Sud Europa in affanno con il rialzo dei tassi BCE anticipato dal mercato già da diversi mesi. L’area più indebitata dell’Eurozona, almeno sul piano pubblico, non può che risentire negativamente dell’aumento del costo del denaro. L’apice delle tensioni si è avuto alla metà di giugno, quando la BCE fu costretta a tenere un board d’emergenza per annunciare il varo di uno scudo anti-spread. Di lì in avanti, complici i timori su una possibile recessione economica nell’Eurozona, la situazione è andata gradualmente migliorando.
Il 14 giugno scorso, il bond della Grecia a 10 anni offriva il 4,66%. In Italia, il BTp decennale arrivò al 4,22%. I dati della chiusura di quella seduta ci dicono che allora lo spread era intorno ai 45 punti base o 0,45% a favore dell’Italia. Ieri, invece, il decennale ellenico viaggiava al 2,93% e quello italiano al 3,03%. Lo spread era di una decina di punti a favore di Atene. Cos’è successo nel frattempo per giustificare questa inversione del ruoli? In Italia è caduto il governo Draghi e si va ad elezioni il prossimo 25 settembre. La Grecia voterà, salvo sorprese, tra un anno.
Bond Grecia, spread in calo sul tratto lungo
Sul tratto lungo della curva, però, il vantaggio dell’Italia resta. Il 14 giugno scorso, il bond della Grecia a 30 anni rendeva il 5,62%, in Italia il 4,80%. Spread a favore di Roma per un’ottantina di punti base, oltre 0,80%. Ieri, 3,89% il primo e 3,42% il secondo.

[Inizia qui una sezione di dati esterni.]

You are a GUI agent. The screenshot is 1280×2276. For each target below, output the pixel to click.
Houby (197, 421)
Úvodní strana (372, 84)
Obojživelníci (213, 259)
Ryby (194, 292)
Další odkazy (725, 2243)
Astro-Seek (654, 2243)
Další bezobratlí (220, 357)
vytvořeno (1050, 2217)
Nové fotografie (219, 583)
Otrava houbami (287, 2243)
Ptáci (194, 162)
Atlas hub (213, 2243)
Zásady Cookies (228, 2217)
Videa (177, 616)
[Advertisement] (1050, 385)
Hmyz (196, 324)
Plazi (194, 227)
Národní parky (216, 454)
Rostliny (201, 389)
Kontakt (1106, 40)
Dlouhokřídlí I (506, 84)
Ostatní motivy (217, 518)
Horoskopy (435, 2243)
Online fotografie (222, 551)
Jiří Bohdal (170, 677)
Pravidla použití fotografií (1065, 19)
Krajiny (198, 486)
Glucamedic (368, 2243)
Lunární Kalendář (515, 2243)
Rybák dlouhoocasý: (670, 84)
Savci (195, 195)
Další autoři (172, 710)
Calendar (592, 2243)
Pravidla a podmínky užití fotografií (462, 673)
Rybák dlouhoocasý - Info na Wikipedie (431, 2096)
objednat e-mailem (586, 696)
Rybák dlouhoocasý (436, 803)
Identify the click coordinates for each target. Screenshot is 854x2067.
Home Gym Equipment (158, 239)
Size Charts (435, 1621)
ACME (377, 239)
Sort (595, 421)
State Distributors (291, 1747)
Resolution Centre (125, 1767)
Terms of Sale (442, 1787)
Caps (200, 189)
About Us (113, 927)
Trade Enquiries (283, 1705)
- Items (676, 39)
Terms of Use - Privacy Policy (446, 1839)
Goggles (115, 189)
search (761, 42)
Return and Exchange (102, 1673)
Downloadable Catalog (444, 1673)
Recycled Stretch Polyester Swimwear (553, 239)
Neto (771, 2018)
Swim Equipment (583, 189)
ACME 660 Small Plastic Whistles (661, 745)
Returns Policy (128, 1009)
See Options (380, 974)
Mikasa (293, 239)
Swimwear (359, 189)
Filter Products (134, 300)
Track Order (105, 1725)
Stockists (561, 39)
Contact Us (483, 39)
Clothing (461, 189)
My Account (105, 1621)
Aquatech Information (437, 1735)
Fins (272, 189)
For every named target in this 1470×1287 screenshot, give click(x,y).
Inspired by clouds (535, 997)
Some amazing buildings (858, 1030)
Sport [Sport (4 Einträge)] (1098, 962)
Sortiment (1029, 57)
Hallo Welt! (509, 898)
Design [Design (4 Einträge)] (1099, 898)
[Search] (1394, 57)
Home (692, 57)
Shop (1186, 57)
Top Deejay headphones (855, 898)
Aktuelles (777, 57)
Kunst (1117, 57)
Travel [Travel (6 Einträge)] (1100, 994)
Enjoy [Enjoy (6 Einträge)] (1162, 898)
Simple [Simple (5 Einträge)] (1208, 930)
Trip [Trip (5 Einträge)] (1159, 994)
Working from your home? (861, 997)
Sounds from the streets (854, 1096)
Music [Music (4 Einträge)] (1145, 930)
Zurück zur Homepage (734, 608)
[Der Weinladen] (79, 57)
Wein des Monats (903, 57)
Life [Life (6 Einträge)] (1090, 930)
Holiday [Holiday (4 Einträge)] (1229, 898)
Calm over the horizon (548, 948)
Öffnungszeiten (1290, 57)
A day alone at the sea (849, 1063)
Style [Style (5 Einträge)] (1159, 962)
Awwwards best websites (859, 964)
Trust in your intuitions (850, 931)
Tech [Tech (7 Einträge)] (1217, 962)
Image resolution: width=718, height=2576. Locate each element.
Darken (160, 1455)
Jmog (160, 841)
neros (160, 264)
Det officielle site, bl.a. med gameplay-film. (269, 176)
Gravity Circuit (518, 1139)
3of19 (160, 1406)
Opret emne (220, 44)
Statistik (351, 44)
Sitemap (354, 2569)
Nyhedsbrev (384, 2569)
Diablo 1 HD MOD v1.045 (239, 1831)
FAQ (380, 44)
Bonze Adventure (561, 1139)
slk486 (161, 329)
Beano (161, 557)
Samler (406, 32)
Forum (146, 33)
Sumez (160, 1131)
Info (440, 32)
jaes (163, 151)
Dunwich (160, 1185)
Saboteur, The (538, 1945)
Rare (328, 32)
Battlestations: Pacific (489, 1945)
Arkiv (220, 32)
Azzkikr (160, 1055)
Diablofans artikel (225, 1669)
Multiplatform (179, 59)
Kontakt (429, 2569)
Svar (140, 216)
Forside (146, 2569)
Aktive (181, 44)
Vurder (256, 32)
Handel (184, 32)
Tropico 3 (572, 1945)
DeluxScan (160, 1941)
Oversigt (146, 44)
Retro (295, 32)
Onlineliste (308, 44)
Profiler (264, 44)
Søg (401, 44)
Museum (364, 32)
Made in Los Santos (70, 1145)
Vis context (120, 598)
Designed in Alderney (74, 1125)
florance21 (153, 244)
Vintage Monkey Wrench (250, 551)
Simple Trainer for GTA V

Spread in restringimento sotto i 50 punti o 0,50%. In altre parole, il rischio sovrano per Atene è percepito relativamente meno elevato per il medio-lungo periodo, ma più elevato per il lunghissimo periodo.
E ciò dipende dal fatto che la Grecia possiede una trentina di miliardi di liquidità disponibile per finanziarsi da qui ai prossimi anni.